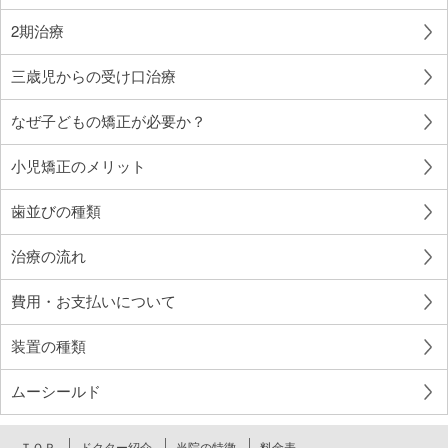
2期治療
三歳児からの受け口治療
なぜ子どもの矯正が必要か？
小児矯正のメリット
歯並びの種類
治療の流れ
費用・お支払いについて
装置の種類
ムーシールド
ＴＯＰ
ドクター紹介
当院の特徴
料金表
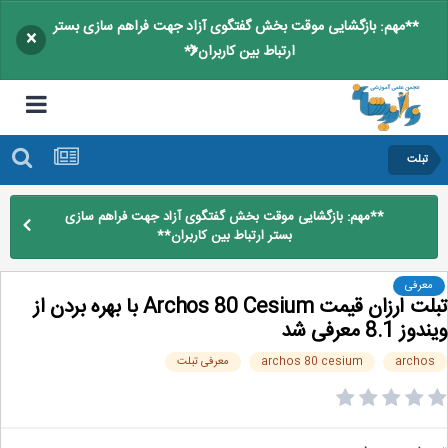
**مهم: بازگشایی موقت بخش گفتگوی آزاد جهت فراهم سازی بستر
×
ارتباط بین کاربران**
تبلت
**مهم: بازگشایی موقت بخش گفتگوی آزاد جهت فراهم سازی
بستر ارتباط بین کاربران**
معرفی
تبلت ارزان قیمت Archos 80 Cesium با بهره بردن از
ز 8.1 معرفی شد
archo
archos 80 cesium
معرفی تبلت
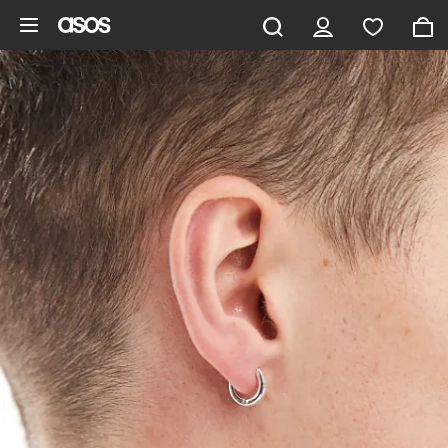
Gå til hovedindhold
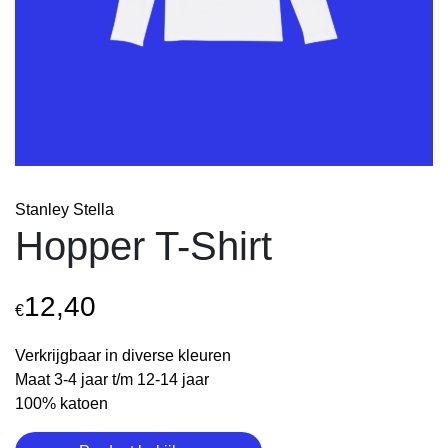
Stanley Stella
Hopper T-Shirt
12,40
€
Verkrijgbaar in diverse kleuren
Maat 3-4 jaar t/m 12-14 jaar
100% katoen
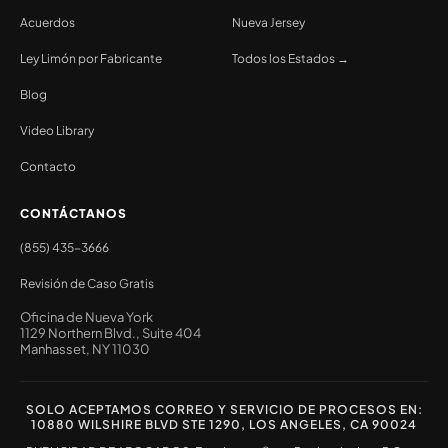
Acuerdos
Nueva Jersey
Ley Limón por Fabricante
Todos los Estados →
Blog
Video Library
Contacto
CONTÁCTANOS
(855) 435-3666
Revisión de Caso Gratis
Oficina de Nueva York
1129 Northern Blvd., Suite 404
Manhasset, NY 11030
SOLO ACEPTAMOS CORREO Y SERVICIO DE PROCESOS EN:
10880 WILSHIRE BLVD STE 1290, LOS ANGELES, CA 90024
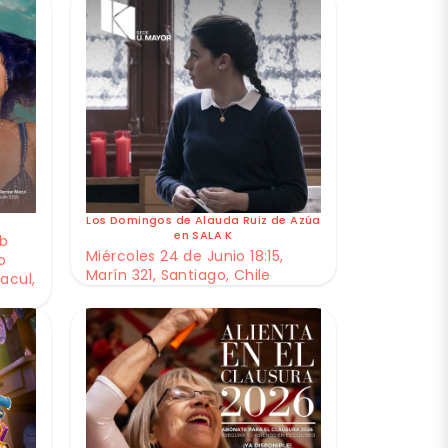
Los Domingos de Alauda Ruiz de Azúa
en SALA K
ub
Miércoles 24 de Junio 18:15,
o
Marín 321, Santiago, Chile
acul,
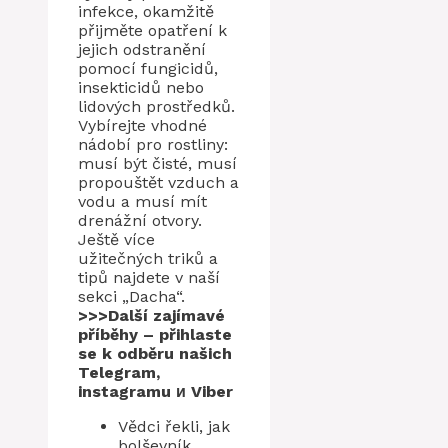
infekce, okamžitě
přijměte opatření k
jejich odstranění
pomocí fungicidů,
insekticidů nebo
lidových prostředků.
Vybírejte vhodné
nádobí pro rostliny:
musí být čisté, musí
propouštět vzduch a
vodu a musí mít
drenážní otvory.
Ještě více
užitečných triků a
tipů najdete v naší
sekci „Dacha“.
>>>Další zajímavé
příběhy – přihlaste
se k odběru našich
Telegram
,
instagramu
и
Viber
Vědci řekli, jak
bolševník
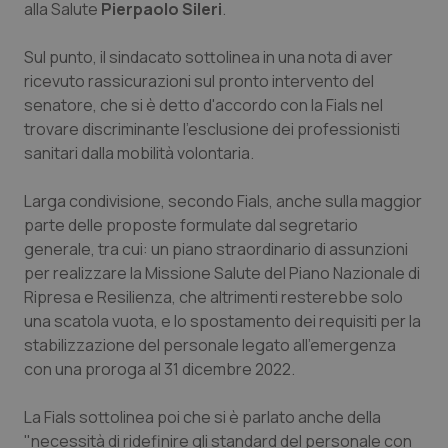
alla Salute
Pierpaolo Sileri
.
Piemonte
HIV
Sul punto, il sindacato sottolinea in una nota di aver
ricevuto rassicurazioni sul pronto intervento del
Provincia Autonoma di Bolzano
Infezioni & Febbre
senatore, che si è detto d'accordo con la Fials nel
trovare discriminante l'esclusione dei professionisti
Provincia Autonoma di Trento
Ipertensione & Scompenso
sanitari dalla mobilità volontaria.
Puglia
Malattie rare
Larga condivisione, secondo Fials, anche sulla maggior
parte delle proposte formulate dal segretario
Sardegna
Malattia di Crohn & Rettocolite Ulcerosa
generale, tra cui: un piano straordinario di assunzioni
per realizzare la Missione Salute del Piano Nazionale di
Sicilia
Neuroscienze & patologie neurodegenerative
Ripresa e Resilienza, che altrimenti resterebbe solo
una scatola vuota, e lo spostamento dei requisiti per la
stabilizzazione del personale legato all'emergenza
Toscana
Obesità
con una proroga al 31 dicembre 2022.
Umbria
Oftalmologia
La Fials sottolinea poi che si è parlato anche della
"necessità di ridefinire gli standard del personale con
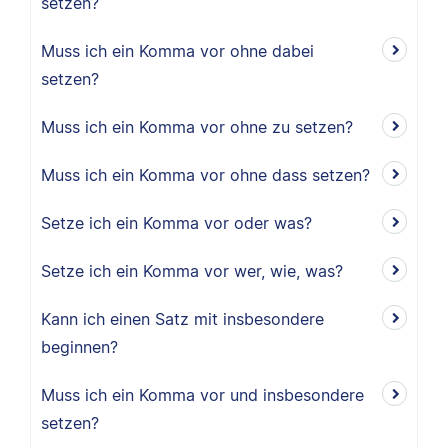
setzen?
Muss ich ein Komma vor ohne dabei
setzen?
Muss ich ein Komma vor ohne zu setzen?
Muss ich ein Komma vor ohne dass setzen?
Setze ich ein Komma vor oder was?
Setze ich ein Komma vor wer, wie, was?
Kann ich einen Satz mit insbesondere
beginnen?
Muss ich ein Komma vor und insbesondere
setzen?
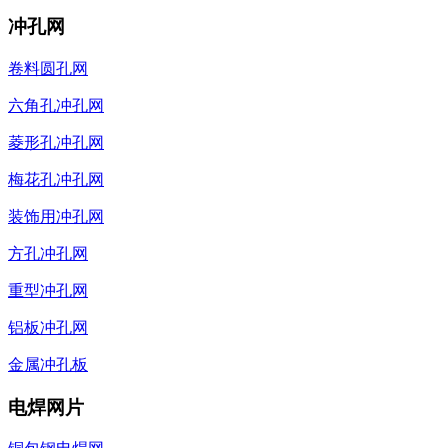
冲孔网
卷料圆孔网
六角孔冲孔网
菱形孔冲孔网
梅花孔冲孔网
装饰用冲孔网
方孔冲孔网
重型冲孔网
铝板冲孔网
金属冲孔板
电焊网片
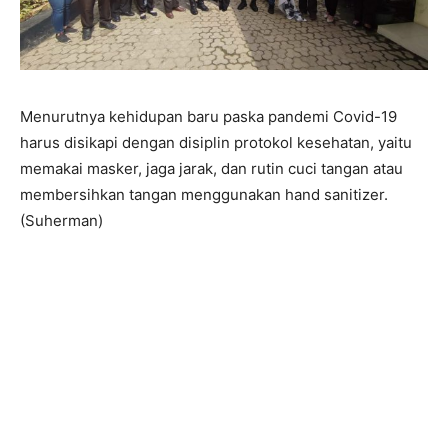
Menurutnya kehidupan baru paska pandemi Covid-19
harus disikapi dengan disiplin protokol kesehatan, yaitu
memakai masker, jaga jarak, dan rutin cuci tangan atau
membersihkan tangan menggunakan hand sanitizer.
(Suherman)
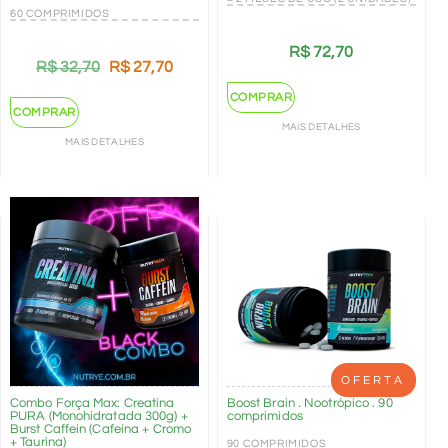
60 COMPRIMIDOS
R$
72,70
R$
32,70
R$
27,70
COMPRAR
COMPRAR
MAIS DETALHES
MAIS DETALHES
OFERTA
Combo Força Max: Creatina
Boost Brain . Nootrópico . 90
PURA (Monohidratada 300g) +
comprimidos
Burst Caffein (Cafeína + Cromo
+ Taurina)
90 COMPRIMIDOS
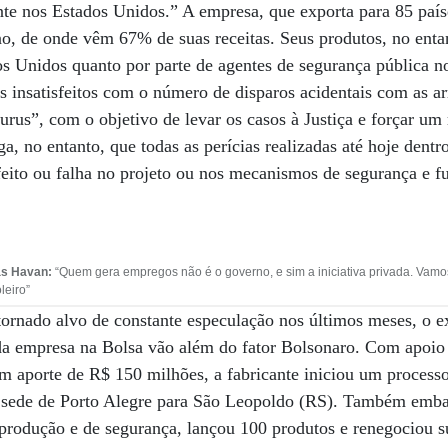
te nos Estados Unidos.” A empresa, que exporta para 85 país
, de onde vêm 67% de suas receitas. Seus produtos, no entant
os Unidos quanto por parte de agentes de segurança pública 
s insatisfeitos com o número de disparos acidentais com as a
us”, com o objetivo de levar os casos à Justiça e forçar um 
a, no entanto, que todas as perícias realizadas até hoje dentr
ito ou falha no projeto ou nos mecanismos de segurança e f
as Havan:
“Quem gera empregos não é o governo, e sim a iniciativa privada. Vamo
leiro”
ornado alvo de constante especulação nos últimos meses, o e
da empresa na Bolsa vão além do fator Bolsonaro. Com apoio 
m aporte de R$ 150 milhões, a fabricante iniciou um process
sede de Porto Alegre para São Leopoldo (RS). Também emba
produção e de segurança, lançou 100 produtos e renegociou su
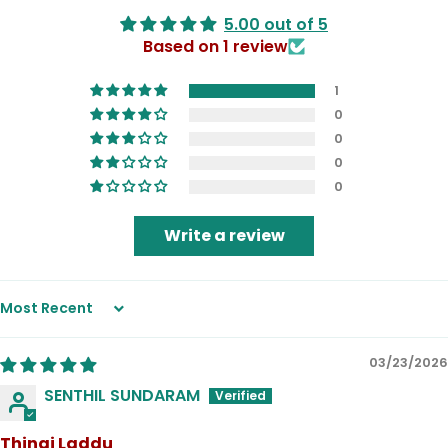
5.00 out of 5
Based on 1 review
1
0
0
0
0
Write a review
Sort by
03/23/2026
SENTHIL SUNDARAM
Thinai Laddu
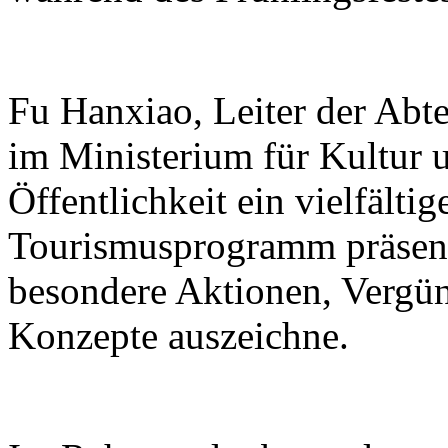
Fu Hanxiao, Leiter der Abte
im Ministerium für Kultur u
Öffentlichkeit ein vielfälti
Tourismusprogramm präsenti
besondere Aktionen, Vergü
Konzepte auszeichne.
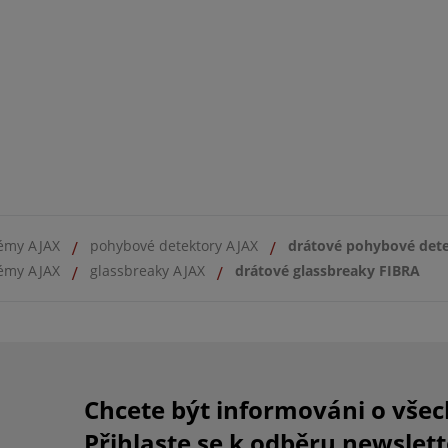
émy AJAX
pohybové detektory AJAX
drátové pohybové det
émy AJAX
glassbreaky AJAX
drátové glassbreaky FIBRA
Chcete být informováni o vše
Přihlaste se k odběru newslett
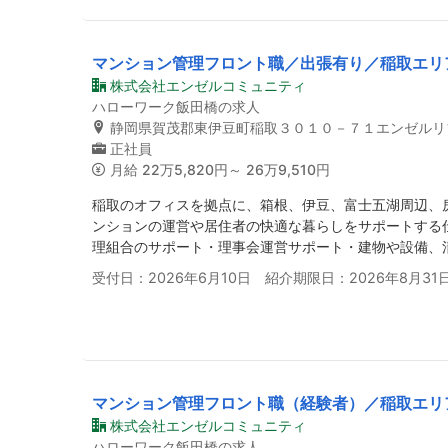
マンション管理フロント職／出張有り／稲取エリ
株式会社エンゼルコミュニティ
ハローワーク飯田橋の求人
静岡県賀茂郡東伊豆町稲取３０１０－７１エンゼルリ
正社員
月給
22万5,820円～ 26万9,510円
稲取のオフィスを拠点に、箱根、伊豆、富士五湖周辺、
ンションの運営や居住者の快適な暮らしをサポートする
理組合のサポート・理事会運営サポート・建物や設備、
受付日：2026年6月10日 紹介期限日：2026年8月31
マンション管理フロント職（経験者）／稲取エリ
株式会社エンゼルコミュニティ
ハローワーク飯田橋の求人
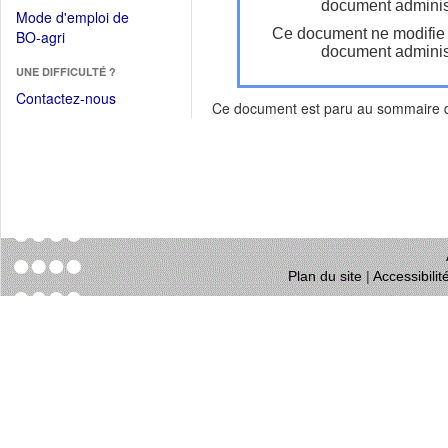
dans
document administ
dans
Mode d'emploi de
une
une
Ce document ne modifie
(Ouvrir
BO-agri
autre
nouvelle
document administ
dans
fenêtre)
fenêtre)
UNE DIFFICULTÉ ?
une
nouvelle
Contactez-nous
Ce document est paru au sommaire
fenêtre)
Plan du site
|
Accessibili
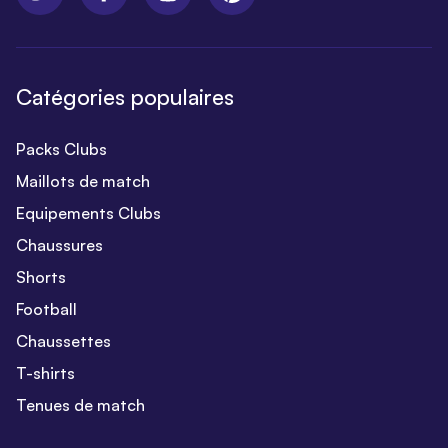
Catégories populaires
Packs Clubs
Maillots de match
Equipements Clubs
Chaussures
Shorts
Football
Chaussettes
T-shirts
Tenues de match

◇ ◇ ◇ ◇ ◇

WORK TO BE COMPLETED –
Return to the listing above and set it down exactly, leaving out its pictures.

ANSWER FOR THIS EXERCISE –
2期治療
三歳児からの受け口治療
なぜ子どもの矯正が必要か？
小児矯正のメリット
歯並びの種類
治療の流れ
費用・お支払いについて
装置の種類
ムーシールド
ＴＯＰ
ドクター紹介
当院の特徴
料金表
**مهم: بازگشایی موقت بخش گفتگوی آزاد جهت فراهم سازی بستر
×
ارتباط بین کاربران**
تبلت
**مهم: بازگشایی موقت بخش گفتگوی آزاد جهت فراهم سازی
بستر ارتباط بین کاربران**
معرفی
تبلت ارزان قیمت Archos 80 Cesium با بهره بردن از
ز 8.1 معرفی شد
archo
archos 80 cesium
معرفی تبلت
Gå til hovedindhold
Stanley Stella
Hopper T-Shirt
12,40
€
Verkrijgbaar in diverse kleuren
Maat 3-4 jaar t/m 12-14 jaar
100% katoen
Acuerdos
Nueva Jersey
Ley Limón por Fabricante
Todos los Estados →
Blog
Video Library
Contacto
CONTÁCTANOS
(855) 435-3666
Revisión de Caso Gratis
Oficina de Nueva York
1129 Northern Blvd., Suite 404
Manhasset, NY 11030
SOLO ACEPTAMOS CORREO Y SERVICIO DE PROCESOS EN:
10880 WILSHIRE BLVD STE 1290, LOS ANGELES, CA 90024
Los Domingos de Alauda Ruiz de Azúa
en SALA K
ub
Miércoles 24 de Junio 18:15,
o
Marín 321, Santiago, Chile
acul,
infekce, okamžitě
přijměte opatření k
jejich odstranění
pomocí fungicidů,
insekticidů nebo
lidových prostředků.
Vybírejte vhodné
nádobí pro rostliny:
musí být čisté, musí
propouštět vzduch a
vodu a musí mít
drenážní otvory.
Ještě více
užitečných triků a
tipů najdete v naší
sekci „Dacha“.
>>>Další zajímavé
příběhy – přihlaste
se k odběru našich
Telegram
,
instagramu
и
Viber
Vědci řekli, jak
bolševník
alla Salute
Pierpaolo Sileri
.
Piemonte
HIV
Sul punto, il sindacato sottolinea in una nota di aver
ricevuto rassicurazioni sul pronto intervento del
Provincia Autonoma di Bolzano
Infezioni & Febbre
senatore, che si è detto d'accordo con la Fials nel
trovare discriminante l'esclusione dei professionisti
Provincia Autonoma di Trento
Ipertensione & Scompenso
sanitari dalla mobilità volontaria.
Puglia
Malattie rare
Larga condivisione, secondo Fials, anche sulla maggior
parte delle proposte formulate dal segretario
Sardegna
Malattia di Crohn & Rettocolite Ulcerosa
generale, tra cui: un piano straordinario di assunzioni
per realizzare la Missione Salute del Piano Nazionale di
Sicilia
Neuroscienze & patologie neurodegenerative
Ripresa e Resilienza, che altrimenti resterebbe solo
una scatola vuota, e lo spostamento dei requisiti per la
stabilizzazione del personale legato all'emergenza
Toscana
Obesità
con una proroga al 31 dicembre 2022.
Umbria
Oftalmologia
La Fials sottolinea poi che si è parlato anche della
"necessità di ridefinire gli standard del personale con
setzen?
Muss ich ein Komma vor ohne dabei
setzen?
Muss ich ein Komma vor ohne zu setzen?
Muss ich ein Komma vor ohne dass setzen?
Setze ich ein Komma vor oder was?
Setze ich ein Komma vor wer, wie, was?
Kann ich einen Satz mit insbesondere
beginnen?
Muss ich ein Komma vor und insbesondere
setzen?
冲孔网
卷料圆孔网
六角孔冲孔网
菱形孔冲孔网
梅花孔冲孔网
装饰用冲孔网
方孔冲孔网
重型冲孔网
铝板冲孔网
金属冲孔板
电焊网片
Menurutnya kehidupan baru paska pandemi Covid-19
harus disikapi dengan disiplin protokol kesehatan, yaitu
memakai masker, jaga jarak, dan rutin cuci tangan atau
membersihkan tangan menggunakan hand sanitizer.
(Suherman)
60 COMPRIMIDOS
R$
72,70
R$
32,70
R$
27,70
COMPRAR
COMPRAR
MAIS DETALHES
MAIS DETALHES
OFERTA
Combo Força Max: Creatina
Boost Brain . Nootrópico . 90
PURA (Monohidratada 300g) +
comprimidos
Burst Caffein (Cafeína + Cromo
+ Taurina)
90 COMPRIMIDOS
te nos Estados Unidos.” A empresa, que exporta para 85 país
, de onde vêm 67% de suas receitas. Seus produtos, no entant
os Unidos quanto por parte de agentes de segurança pública 
s insatisfeitos com o número de disparos acidentais com as a
us”, com o objetivo de levar os casos à Justiça e forçar um 
a, no entanto, que todas as perícias realizadas até hoje dentr
ito ou falha no projeto ou nos mecanismos de segurança e f
as Havan:
“Quem gera empregos não é o governo, e sim a iniciativa privada. Vamo
leiro”
ornado alvo de constante especulação nos últimos meses, o e
da empresa na Bolsa vão além do fator Bolsonaro. Com apoio 
m aporte de R$ 150 milhões, a fabricante iniciou um process
sede de Porto Alegre para São Leopoldo (RS). Também emba
produção e de segurança, lançou 100 produtos e renegociou su
5.00 out of 5
Based on 1 review
1
0
0
0
0
Write a review
Sort by
03/23/2026
SENTHIL SUNDARAM
Thinai Laddu
Fu Hanxiao, Leiter der Abte
im Ministerium für Kultur u
Öffentlichkeit ein vielfälti
Tourismusprogramm präsenti
besondere Aktionen, Vergü
Konzepte auszeichne.
émy AJAX
pohybové detektory AJAX
drátové pohybové det
émy AJAX
glassbreaky AJAX
drátové glassbreaky FIBRA
Chcete být informováni o vše
Přihlaste se k odběru newslett
マンション管理フロント職／出張有り／稲取エリ
株式会社エンゼルコミュニティ
ハローワーク飯田橋の求人
静岡県賀茂郡東伊豆町稲取３０１０－７１エンゼルリ
正社員
月給
22万5,820円～ 26万9,510円
稲取のオフィスを拠点に、箱根、伊豆、富士五湖周辺、
ンションの運営や居住者の快適な暮らしをサポートする
理組合のサポート・理事会運営サポート・建物や設備、
受付日：2026年6月10日 紹介期限日：2026年8月31
マンション管理フロント職（経験者）／稲取エリ
株式会社エンゼルコミュニティ
ハローワーク飯田橋の求人
dans
document administ
dans
Mode d'emploi de
une
une
Ce document ne modifie
(Ouvrir
BO-agri
autre
nouvelle
document administ
dans
fenêtre)
fenêtre)
UNE DIFFICULTÉ ?
une
nouvelle
Contactez-nous
Ce document est paru au sommaire
fenêtre)
Plan du site
|
Accessibili
Catégories populaires
Packs Clubs
Maillots de match
Equipements Clubs
Chaussures
Shorts
Football
Chaussettes
T-shirts
Tenues de match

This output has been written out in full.